*** EXERCISE INPUT Section Begins ***
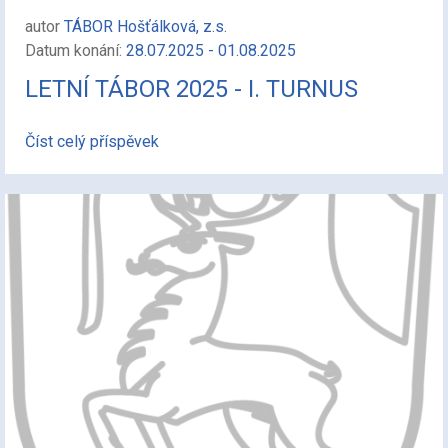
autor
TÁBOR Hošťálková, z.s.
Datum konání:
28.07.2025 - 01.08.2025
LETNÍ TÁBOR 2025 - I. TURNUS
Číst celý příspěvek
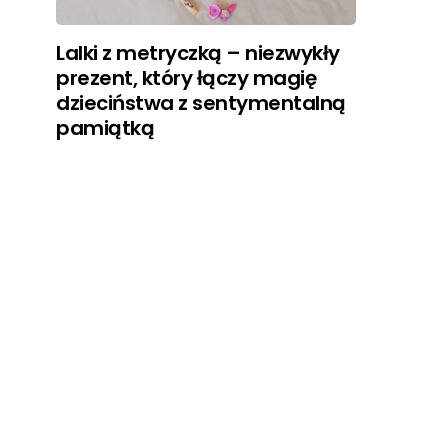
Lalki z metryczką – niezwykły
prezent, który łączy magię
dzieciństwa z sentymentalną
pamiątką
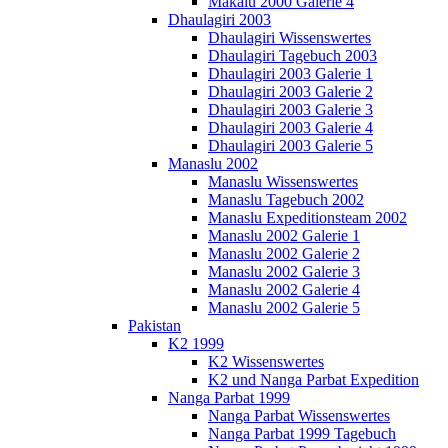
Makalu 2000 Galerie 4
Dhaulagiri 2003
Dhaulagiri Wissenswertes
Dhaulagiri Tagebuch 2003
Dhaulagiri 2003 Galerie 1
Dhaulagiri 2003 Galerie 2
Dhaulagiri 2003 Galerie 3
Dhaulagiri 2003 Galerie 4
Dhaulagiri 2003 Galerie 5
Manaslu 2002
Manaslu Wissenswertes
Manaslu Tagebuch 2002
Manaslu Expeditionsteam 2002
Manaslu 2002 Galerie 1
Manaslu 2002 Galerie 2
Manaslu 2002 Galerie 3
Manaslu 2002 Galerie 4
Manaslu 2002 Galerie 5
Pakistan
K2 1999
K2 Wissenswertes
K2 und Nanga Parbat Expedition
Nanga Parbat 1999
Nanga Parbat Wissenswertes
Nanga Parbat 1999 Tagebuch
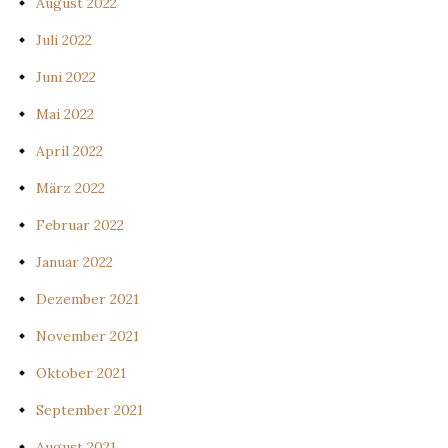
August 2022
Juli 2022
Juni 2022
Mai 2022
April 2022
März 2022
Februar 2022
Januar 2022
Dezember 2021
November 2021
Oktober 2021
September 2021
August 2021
*** EXERCISE INPUT Section Ends ***
▸ **WHAT TO WORK ON**
For the string "Wissenswertes", return every line of the data where it appears.

▸ **RESPONSE TO THIS TASK**
Dhaulagiri Wissenswertes
Manaslu Wissenswertes
K2 Wissenswertes
Nanga Parbat Wissenswertes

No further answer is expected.